Tag Archives: Gene Barry

L.A. 2017 — A Forecast about the Then-Distant Future, from 1971

In an age of online streaming and 1000-channel cable packages, even mediocre TV comedies can still attract an audience decades after their original broadcast. As you read this, someone, somewhere, is watching a 1953 episode of I Love Lucy. Probably quite a few people are, in fact. On the other hand, TV dramas more than few years old seem to have a very short shelf-life, unless they were created by someone named Roddenberry, Serling, or Hitchcock.

The Name of the Game was an innovative television series that ran from 1968-1971. It’s largely forgotten now, which is unfortunate. The show was centered on a Los Angeles magazine company called Howard Publications, and followed three of the people who worked there: Robert Stack, as the editor of Crime Magazine, Tony Franciosa, as the editor of People Magazine, and Gene Barry, who owned the company. The Name of the Game focused on a different lead actor each week, with continuity supplied by Susan St. James, who played an editorial assistant in all three story lines.

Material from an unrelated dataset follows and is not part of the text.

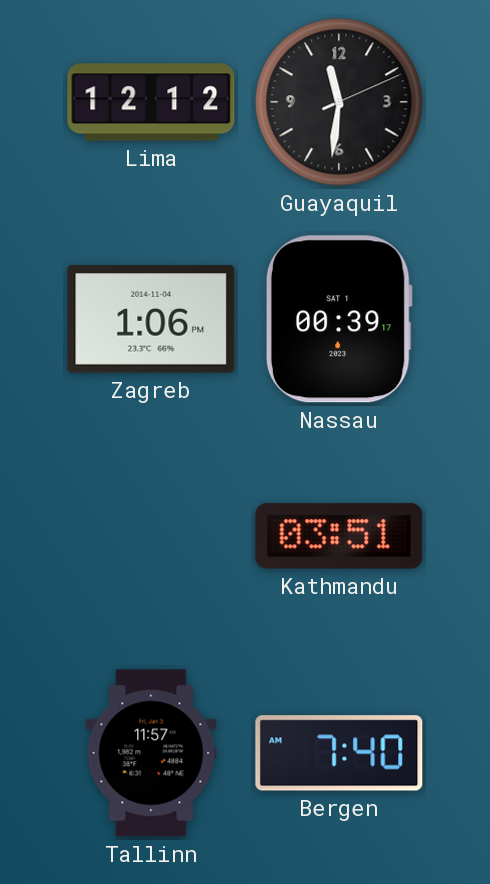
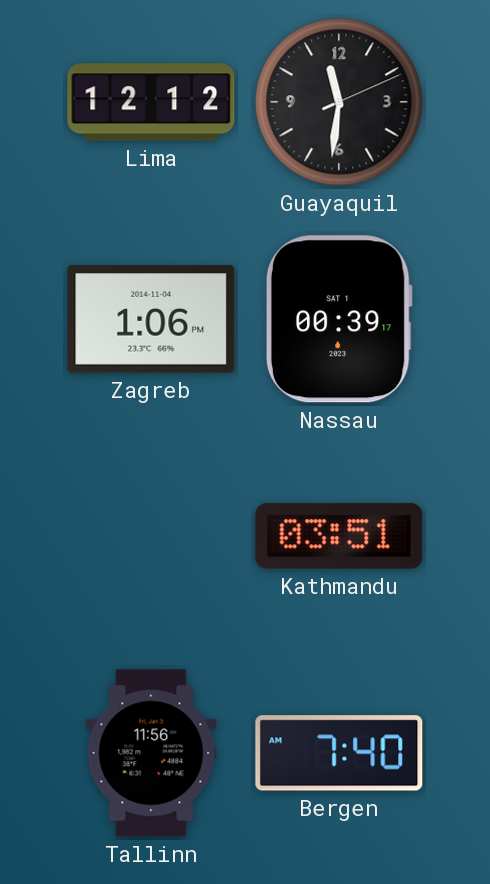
Tallinn: 11:57 -> 11:56
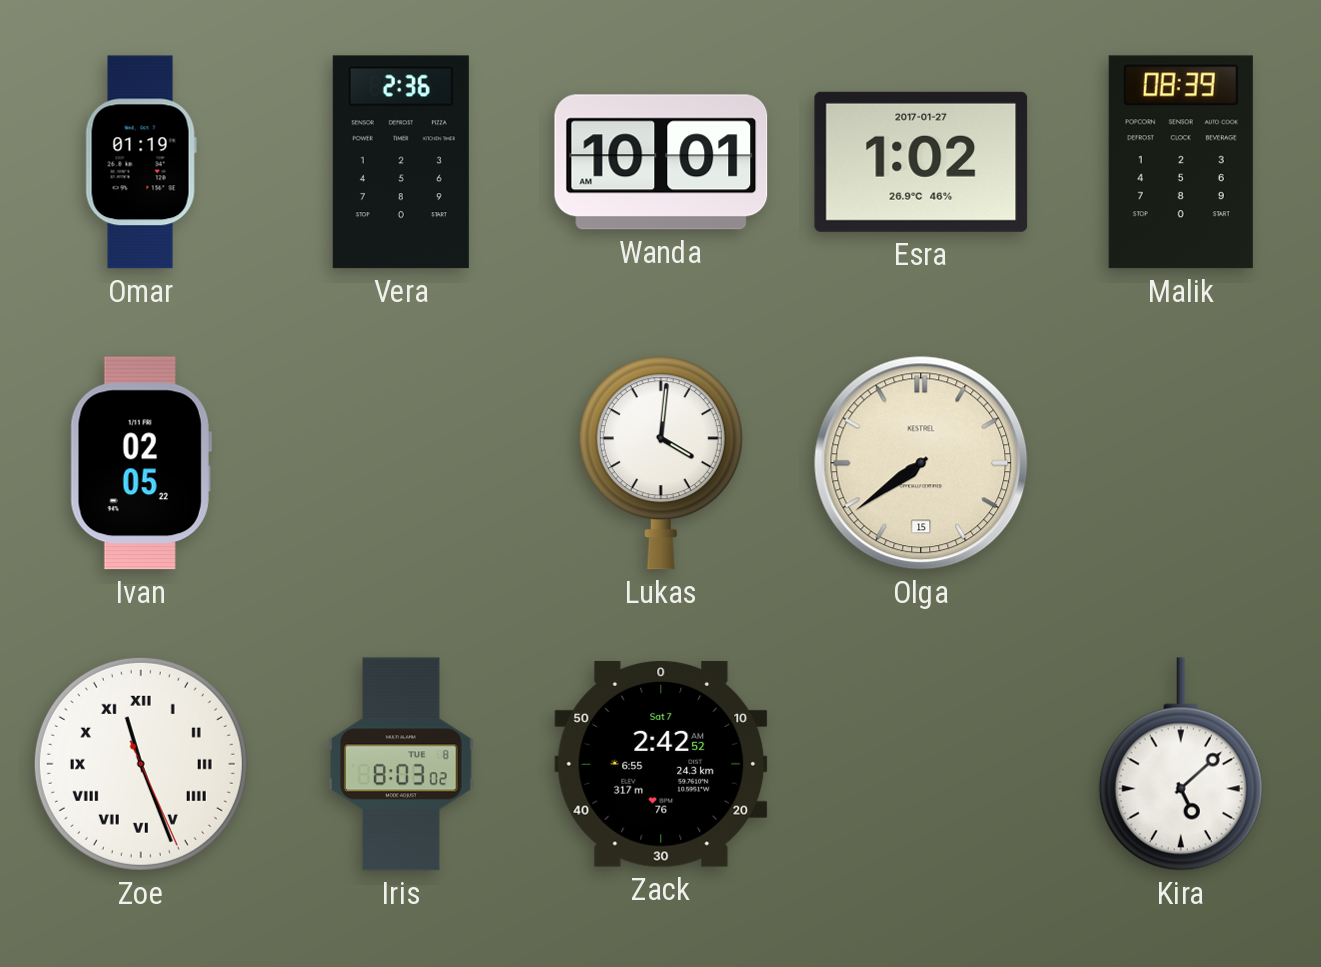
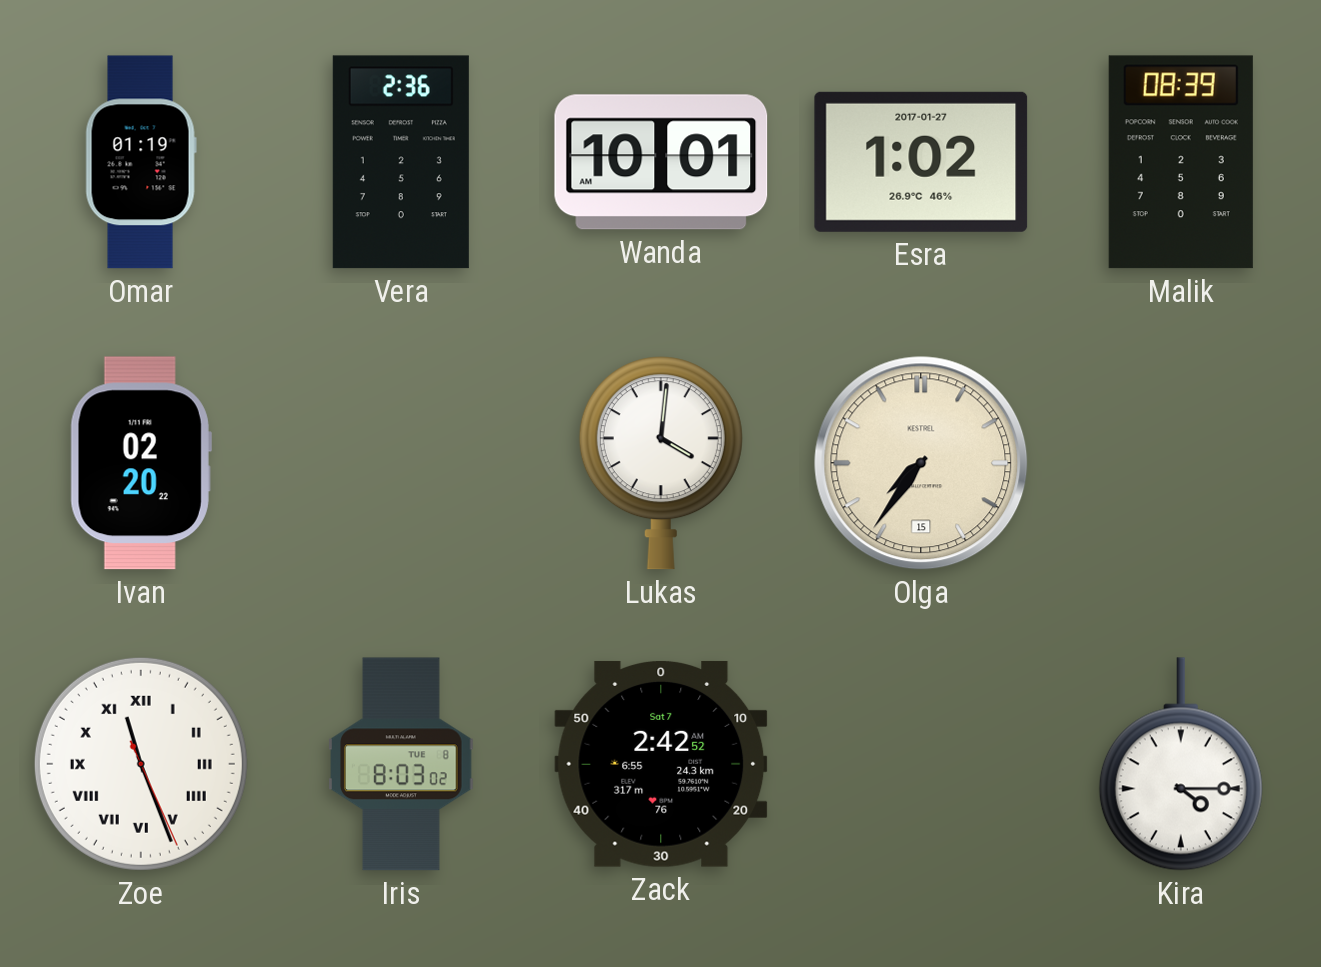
Ivan: 02:05 -> 02:20
Olga: 7:39 -> 7:36
Kira: 5:08 -> 4:15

L.A. 2017 was a Gene Barry episode. While driving home from an environmental conference, his character is overcome by pollution and faints. When he’s revived, it’s 46 years later, and he’s in a very different Los Angeles.

The young director of this episode, btw, was 24-year-old Steven Spielberg.

Apologies for the video quality, which looks like a seventh generation copy of a videotape.
The Name of the Game has never been released on Blu-ray or DVD.


Spielberg may have gotten one or two minor details wrong, but his geriatric Rock ‘n Rollers are dead-on accurate.